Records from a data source
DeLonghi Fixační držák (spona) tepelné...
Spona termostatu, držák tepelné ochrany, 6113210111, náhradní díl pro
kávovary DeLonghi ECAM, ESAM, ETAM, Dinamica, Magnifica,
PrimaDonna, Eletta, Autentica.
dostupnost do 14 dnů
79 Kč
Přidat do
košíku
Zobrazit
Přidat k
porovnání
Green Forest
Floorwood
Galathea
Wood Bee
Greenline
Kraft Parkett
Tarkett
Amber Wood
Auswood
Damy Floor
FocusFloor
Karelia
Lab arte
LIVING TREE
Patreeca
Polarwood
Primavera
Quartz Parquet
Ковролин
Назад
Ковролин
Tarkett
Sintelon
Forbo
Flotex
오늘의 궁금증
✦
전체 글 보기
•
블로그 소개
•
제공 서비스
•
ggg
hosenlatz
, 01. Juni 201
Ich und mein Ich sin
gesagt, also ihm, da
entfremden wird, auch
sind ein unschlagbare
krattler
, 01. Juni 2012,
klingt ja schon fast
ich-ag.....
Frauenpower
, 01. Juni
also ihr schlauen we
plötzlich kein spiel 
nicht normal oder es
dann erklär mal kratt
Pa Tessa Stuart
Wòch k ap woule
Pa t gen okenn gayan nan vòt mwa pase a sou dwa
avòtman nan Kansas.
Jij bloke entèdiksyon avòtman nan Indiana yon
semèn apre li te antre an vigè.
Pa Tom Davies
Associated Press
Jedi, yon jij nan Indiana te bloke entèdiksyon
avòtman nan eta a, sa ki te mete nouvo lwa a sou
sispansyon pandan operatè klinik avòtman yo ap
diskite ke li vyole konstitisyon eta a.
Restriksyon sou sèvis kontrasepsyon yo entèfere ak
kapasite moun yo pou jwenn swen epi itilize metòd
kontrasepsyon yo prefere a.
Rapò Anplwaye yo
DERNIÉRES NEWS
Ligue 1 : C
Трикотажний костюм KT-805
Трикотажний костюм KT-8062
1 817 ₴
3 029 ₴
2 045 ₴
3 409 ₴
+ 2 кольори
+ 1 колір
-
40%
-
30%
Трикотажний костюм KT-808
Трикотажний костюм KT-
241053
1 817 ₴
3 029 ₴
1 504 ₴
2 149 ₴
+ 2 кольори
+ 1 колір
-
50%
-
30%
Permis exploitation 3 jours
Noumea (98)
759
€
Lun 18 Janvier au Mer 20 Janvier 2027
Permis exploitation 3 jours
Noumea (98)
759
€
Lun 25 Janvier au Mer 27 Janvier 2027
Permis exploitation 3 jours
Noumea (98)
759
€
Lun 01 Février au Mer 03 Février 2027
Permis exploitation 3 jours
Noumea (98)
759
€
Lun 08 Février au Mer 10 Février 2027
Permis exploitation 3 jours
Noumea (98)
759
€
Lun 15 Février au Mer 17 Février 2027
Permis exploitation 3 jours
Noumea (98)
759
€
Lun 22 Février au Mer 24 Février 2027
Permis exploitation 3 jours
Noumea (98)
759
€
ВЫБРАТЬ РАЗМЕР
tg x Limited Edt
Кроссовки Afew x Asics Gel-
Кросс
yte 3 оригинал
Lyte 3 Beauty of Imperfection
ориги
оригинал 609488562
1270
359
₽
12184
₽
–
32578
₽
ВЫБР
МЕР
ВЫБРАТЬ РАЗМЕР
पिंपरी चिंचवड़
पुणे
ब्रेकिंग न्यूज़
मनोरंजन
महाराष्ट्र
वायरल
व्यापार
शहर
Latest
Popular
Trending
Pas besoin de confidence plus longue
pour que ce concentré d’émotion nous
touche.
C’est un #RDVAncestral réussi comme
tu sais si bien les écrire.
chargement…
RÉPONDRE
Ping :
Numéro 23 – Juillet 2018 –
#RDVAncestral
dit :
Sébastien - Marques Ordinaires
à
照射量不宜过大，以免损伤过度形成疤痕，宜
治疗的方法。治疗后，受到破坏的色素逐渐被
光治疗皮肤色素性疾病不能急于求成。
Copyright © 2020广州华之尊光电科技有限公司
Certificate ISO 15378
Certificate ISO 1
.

---

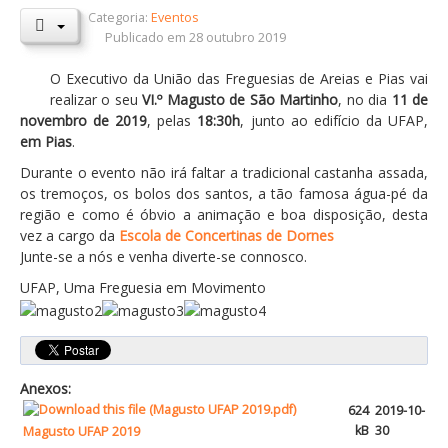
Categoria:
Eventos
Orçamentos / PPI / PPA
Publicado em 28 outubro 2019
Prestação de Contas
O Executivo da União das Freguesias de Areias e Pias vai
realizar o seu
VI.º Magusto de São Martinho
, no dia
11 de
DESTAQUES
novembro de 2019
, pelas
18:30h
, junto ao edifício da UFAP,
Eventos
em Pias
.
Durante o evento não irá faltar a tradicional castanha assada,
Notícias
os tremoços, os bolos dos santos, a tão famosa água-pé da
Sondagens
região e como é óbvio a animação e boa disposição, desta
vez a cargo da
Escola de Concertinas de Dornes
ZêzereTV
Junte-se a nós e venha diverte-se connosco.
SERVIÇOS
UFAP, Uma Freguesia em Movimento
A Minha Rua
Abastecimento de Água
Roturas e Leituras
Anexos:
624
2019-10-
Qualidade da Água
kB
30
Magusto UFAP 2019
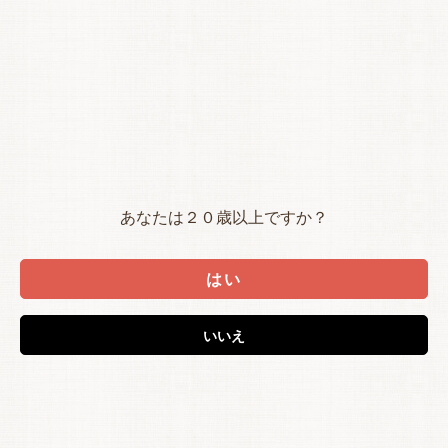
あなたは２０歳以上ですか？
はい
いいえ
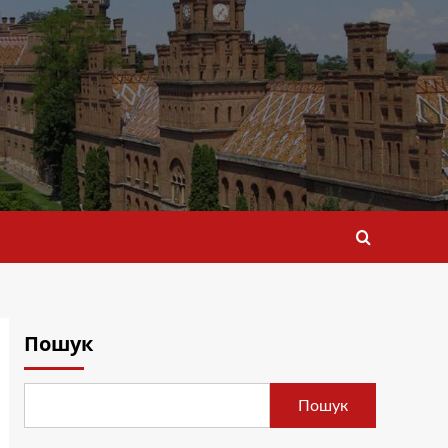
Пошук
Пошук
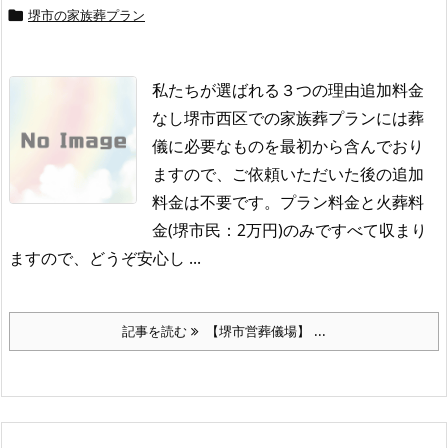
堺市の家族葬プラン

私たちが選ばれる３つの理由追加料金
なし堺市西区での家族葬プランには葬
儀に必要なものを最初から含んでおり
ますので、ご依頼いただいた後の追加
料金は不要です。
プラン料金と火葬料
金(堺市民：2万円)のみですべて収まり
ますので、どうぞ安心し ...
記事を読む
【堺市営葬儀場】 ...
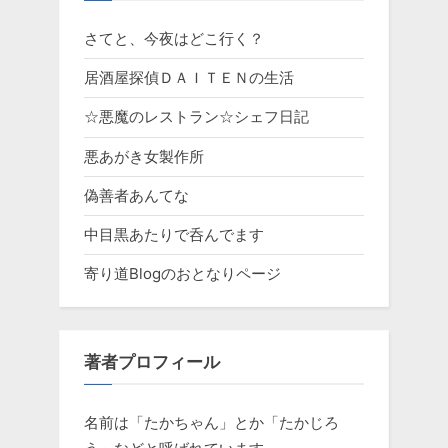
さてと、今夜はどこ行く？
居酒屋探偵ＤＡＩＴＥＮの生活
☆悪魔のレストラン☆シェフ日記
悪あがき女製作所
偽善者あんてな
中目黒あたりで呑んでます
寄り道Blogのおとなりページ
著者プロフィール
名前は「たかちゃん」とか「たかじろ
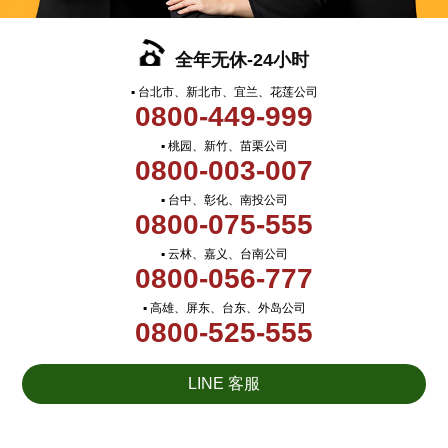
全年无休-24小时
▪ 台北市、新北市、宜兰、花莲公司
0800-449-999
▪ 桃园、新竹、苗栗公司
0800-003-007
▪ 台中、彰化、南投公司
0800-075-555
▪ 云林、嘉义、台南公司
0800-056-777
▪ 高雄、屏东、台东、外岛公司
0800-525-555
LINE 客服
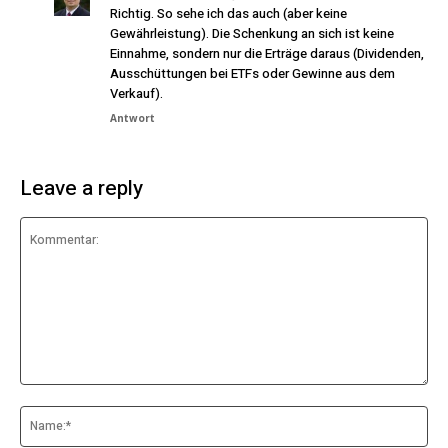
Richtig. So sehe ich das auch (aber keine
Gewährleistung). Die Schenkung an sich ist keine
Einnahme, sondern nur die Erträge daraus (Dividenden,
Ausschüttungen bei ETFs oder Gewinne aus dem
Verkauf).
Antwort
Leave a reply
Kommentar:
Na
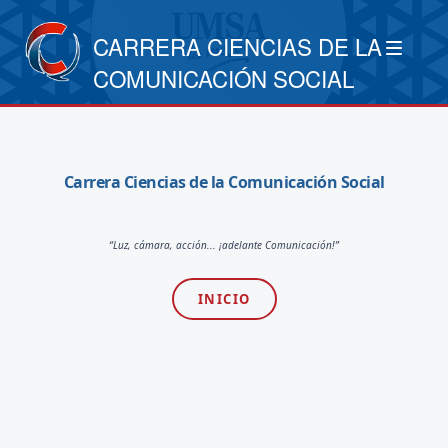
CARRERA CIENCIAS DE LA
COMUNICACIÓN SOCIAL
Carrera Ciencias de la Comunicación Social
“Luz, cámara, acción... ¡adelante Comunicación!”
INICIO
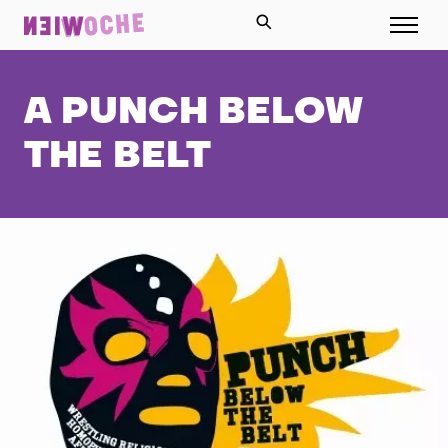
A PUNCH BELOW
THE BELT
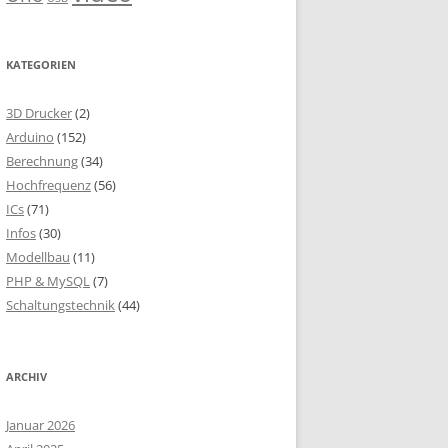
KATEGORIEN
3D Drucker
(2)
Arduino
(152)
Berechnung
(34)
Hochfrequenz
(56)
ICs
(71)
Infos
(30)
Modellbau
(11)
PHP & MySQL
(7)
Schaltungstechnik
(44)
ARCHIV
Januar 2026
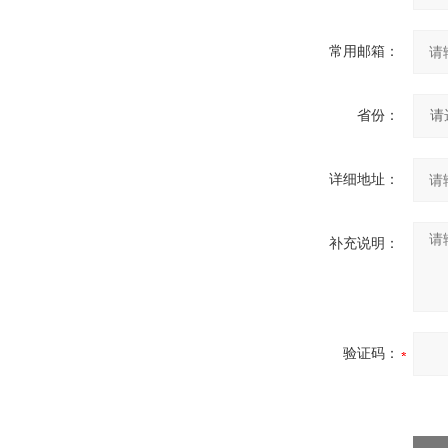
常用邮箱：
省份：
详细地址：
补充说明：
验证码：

==

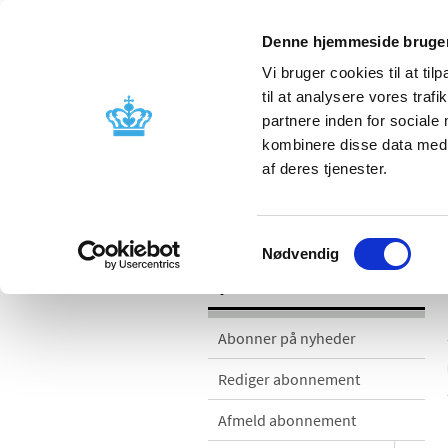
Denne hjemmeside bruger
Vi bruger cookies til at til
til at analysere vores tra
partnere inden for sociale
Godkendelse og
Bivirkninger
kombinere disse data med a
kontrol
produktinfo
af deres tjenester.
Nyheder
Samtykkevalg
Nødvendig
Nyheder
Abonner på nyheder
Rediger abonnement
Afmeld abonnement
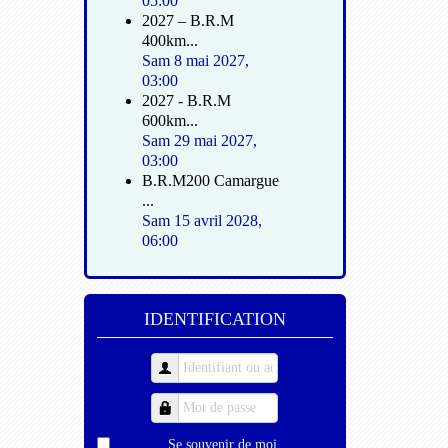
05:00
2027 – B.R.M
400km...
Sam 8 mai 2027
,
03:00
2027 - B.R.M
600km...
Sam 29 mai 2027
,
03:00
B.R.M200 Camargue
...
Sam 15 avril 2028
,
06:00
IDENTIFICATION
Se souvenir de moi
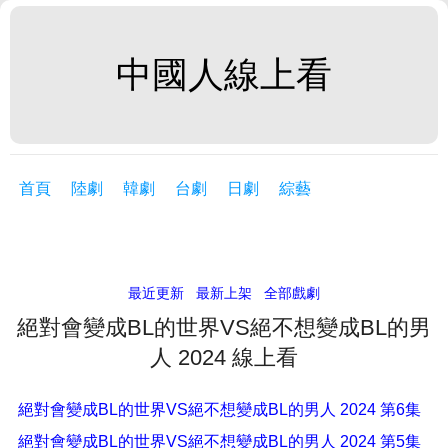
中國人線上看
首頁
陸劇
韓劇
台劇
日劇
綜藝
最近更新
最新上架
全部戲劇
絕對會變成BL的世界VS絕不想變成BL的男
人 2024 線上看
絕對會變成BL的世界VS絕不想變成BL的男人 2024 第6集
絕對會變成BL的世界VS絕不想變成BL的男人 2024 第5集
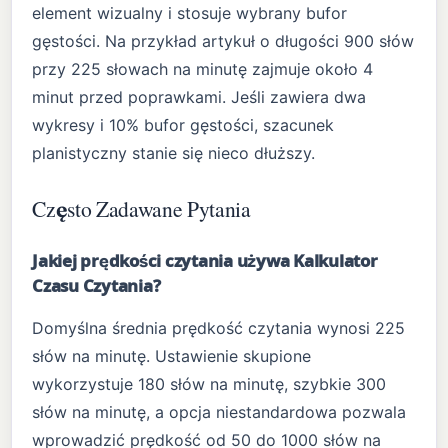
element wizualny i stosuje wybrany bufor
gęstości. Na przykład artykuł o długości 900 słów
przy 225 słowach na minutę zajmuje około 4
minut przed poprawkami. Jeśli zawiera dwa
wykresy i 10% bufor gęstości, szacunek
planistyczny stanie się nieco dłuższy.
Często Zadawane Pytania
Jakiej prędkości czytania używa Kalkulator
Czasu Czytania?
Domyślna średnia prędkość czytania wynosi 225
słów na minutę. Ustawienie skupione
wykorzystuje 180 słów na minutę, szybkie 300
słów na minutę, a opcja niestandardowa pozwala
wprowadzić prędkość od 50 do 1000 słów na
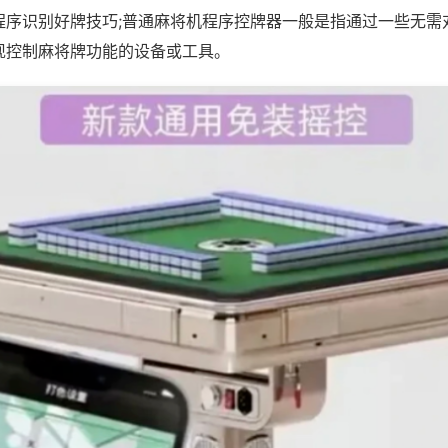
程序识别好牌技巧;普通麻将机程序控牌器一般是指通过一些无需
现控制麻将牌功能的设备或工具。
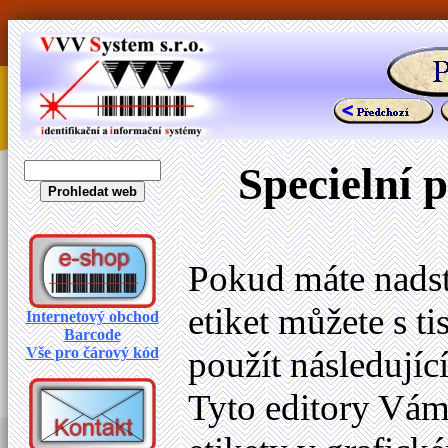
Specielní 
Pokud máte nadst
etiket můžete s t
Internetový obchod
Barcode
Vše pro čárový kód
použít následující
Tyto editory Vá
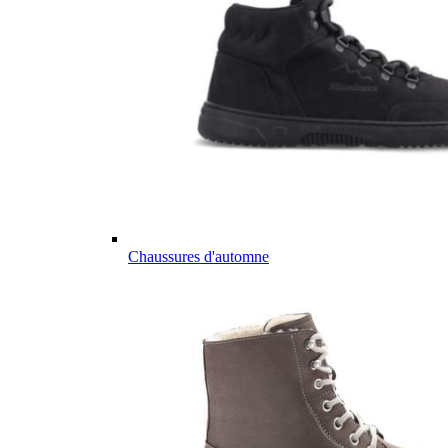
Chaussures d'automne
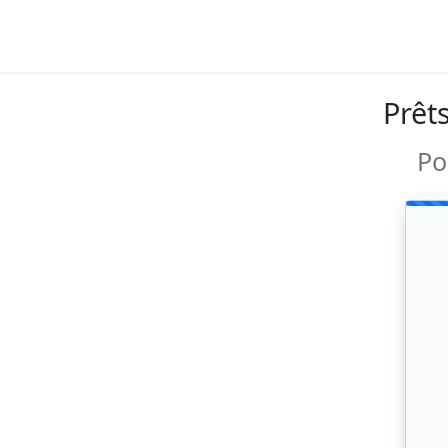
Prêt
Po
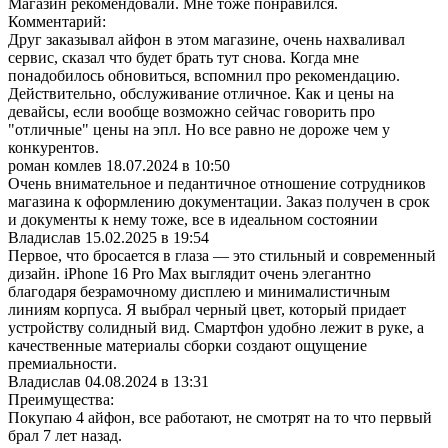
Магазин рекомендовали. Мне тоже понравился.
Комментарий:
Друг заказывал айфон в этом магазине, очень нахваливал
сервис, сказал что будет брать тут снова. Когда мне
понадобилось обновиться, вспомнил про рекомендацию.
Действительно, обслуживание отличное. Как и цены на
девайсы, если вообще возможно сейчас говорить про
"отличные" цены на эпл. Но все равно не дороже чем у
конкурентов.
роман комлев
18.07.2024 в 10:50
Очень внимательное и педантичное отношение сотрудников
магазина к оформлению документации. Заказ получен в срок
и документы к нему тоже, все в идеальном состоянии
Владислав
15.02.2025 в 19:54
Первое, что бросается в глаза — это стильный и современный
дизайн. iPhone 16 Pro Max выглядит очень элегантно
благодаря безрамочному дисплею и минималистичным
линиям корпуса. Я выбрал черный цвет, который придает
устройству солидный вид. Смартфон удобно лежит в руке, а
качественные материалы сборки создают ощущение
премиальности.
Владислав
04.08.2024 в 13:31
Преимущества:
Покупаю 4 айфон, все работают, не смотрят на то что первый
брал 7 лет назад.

▸ **TASK GOAL**
Of the lines above, output exactly those from the line bearing "DeLonghi Fixační držák (spona) tepelné..." through the line bearing "avòtman nan Kansas.", inclusive.

▸ **RESULT FOR THIS TASK**
DeLonghi Fixační držák (spona) tepelné...
Spona termostatu, držák tepelné ochrany, 6113210111, náhradní díl pro
kávovary DeLonghi ECAM, ESAM, ETAM, Dinamica, Magnifica,
PrimaDonna, Eletta, Autentica.
dostupnost do 14 dnů
79 Kč
Přidat do
košíku
Zobrazit
Přidat k
porovnání
Green Forest
Floorwood
Galathea
Wood Bee
Greenline
Kraft Parkett
Tarkett
Amber Wood
Auswood
Damy Floor
FocusFloor
Karelia
Lab arte
LIVING TREE
Patreeca
Polarwood
Primavera
Quartz Parquet
Ковролин
Назад
Ковролин
Tarkett
Sintelon
Forbo
Flotex
오늘의 궁금증
✦
전체 글 보기
•
블로그 소개
•
제공 서비스
•
ggg
hosenlatz
, 01. Juni 201
Ich und mein Ich sin
gesagt, also ihm, da
entfremden wird, auch
sind ein unschlagbare
krattler
, 01. Juni 2012,
klingt ja schon fast
ich-ag.....
Frauenpower
, 01. Juni
also ihr schlauen we
plötzlich kein spiel 
nicht normal oder es
dann erklär mal kratt
Pa Tessa Stuart
Wòch k ap woule
Pa t gen okenn gayan nan vòt mwa pase a sou dwa
avòtman nan Kansas.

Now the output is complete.